A one-form is an object which eats a tangent vector and spits out a number. Given a choice of basis $\left\{\frac{\partial}{\partial S},\frac{\partial}{\partial V}\right\}$ for the tangent vectors, we can define a corresponding basis $\{\mathrm dS,\mathrm dV\}$ for the one-forms which has the property that
$$\mathrm dS\left(\frac{\partial}{\partial S}\right) = 1 \qquad \mathrm dS\left(\frac{\partial}{\partial V}\right) = 0$$
$$\mathrm dV\left(\frac{\partial}{\partial S}\right) = 0 \qquad \mathrm dV\left(\frac{\partial}{\partial V}\right) = 1$$
and so any one-form $\omega$ can be expressed in component form as
$$\omega = \omega_1 \mathrm dS + \omega_2 \mathrm dV$$
What does it mean that $\delta Q$ and $\delta W$ are not exact one-forms?
Given any state function $f$, we can define a one-form $\mathrm df$ which eats a tangent vector $\vec X$ and spits out $\mathrm df(\vec X):= \vec X(f)$. In component notation, $\mathrm df$ takes the form
$$\mathrm df = \frac{\partial f}{\partial S} \mathrm dS + \frac{\partial f}{\partial V}\mathrm dV$$
We call $\mathrm df$ the gradient of $f$. Any one-form which is the gradient of a state function is called exact.
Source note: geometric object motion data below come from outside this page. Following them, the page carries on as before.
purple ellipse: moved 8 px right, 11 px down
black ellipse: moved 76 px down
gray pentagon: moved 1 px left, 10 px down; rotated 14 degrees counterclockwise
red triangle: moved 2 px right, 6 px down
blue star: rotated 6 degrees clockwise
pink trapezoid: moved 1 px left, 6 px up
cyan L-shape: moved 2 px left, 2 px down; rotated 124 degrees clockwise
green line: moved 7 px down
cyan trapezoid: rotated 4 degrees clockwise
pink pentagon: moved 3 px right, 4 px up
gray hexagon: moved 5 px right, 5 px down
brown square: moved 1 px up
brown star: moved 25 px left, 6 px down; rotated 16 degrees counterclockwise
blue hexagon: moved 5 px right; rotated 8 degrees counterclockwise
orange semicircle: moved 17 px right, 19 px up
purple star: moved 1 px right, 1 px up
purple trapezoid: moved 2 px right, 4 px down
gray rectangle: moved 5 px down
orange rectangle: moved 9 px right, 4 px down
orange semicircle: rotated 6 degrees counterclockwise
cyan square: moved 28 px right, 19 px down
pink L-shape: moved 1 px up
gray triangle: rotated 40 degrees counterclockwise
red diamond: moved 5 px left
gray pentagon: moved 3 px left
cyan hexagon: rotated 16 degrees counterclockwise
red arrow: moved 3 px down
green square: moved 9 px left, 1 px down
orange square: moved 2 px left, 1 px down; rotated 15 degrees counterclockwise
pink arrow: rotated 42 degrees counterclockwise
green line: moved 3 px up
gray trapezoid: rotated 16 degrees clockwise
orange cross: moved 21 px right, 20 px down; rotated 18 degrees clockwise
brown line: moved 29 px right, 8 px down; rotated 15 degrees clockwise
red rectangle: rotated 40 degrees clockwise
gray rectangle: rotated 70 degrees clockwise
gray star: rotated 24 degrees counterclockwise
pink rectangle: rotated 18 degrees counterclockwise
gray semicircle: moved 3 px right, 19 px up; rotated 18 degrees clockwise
It's reasonable to ask whether all one-forms are exact, and the answer is no. As an example, consider the one-form
$$\omega = V \mathrm dS$$
Comparing this with the general form for a gradient $\mathrm df$, we see that $\frac{\partial f}{\partial S}=V \implies f = SV + g(V)$ where $g$ is some function of $V$ alone. But we must also have that $\frac{\partial f}{\partial V} = S + g'(V) = 0$, which implies that $g'(V)=-S$. But since $g$ (and by extension, $g'$) is not a function of $S$, this cannot be satisfied. We conclude that there is no function $f$ such that $\omega = \mathrm df$, which means that this $\omega$ is not exact.
The importance of this is as follows. A quasistatic process can be represented by a continuous curve $\gamma:[0,1]\rightarrow \mathcal M$. A one-form $\omega$ can be integrated along $\gamma$ as follows:
$$\int_{\gamma} \omega := \int_0^1 \omega\big(\gamma'(t)\big) \mathrm dt$$
If $\omega = \mathrm df$ is exact, then the corresponding integral is simply the change in the state function $f$ between the endpoints of the process, because
$$\int_\gamma \mathrm df = f\big(\gamma(1)\big) - f\big(\gamma(0)\big)$$
On the other hand, if $\omega$ is not exact, then the corresponding integral is path-dependent. This is the case for $\delta Q$ and $\delta W$, which cannot be written as the gradients of some state functions $Q$ and $W$. This means that the total heat delivered to the system and the total work done by the system - given by $\int_\gamma \delta Q$ and $\int_\gamma \delta W$ respectively - are process-dependent quantities. In thermodynamic language, knowing which two states are connected by a process is not enough to know how much heat was added (or work was done) to get from one to the other.
How is $\mathrm dE$ a one-form while $\delta Q$ and $\delta W$ are not exact one-forms?
Consider the function $f = SV$. From the definition above, $\mathrm df = V\mathrm dS + S\mathrm dV$. If we define $A = V\mathrm dS$ and $B = S \mathrm dV$, we observe that neither $A$ nor $B$ are exact one-forms, but their sum is.
The first law of thermodynamics can be understood as the physical statement that during an infinitesimal thermodynamic process, the change in the state function $E$ can be attributed to some small amount of heat $\delta Q$ and some small amount of work $\delta W$. The latter two quantities are not exact one-forms because there is no "heat function" or "work function" which are well-defined for a given thermodynamic state; nevertheless, the difference $\delta Q - \delta W = \mathrm dE$ is exact.
The fact that no such functions exist can be understood by the following example. I can take an ideal gas and adiabatically compress it to a smaller volume, thereby raising its temperature. I have added no heat in this process. On the other hand, I could take the same gas, isothermally compress it to the smaller volume, and then add heat to raise its temperature. During this process I have added heat.
In both examples, I started and ended with the same thermodynamic state, but I added heat during the second process and no heat during the first. If there were a state function $Q$, then it would increase during the second process but not during the first - but both processes end in the same state! Therefore, heat is a quantity which can be associated to a process but not to a state.